● **What is being asked**:
The copy you give must match the records exactly, except that it holds no images.

● **Data extract**:

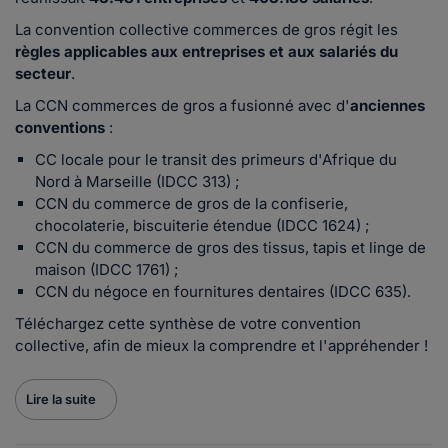
La convention collective commerces de gros régit les
règles applicables aux entreprises et aux salariés du
secteur
.
La CCN commerces de gros a fusionné avec d'
anciennes
conventions
:
CC locale pour le transit des primeurs d'Afrique du
Nord à Marseille (IDCC 313) ;
CCN du commerce de gros de la confiserie,
chocolaterie, biscuiterie étendue (IDCC 1624) ;
CCN du commerce de gros des tissus, tapis et linge de
maison (IDCC 1761) ;
CCN du négoce en fournitures dentaires (IDCC 635).
Téléchargez cette synthèse de votre convention
collective, afin de mieux la comprendre et l'appréhender !
Lire la suite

● **Solved problem**:
La convention collective commerces de gros régit les
règles applicables aux entreprises et aux salariés du
secteur
.
La CCN commerces de gros a fusionné avec d'
anciennes
conventions
:
CC locale pour le transit des primeurs d'Afrique du
Nord à Marseille (IDCC 313) ;
CCN du commerce de gros de la confiserie,
chocolaterie, biscuiterie étendue (IDCC 1624) ;
CCN du commerce de gros des tissus, tapis et linge de
maison (IDCC 1761) ;
CCN du négoce en fournitures dentaires (IDCC 635).
Téléchargez cette synthèse de votre convention
collective, afin de mieux la comprendre et l'appréhender !
Lire la suite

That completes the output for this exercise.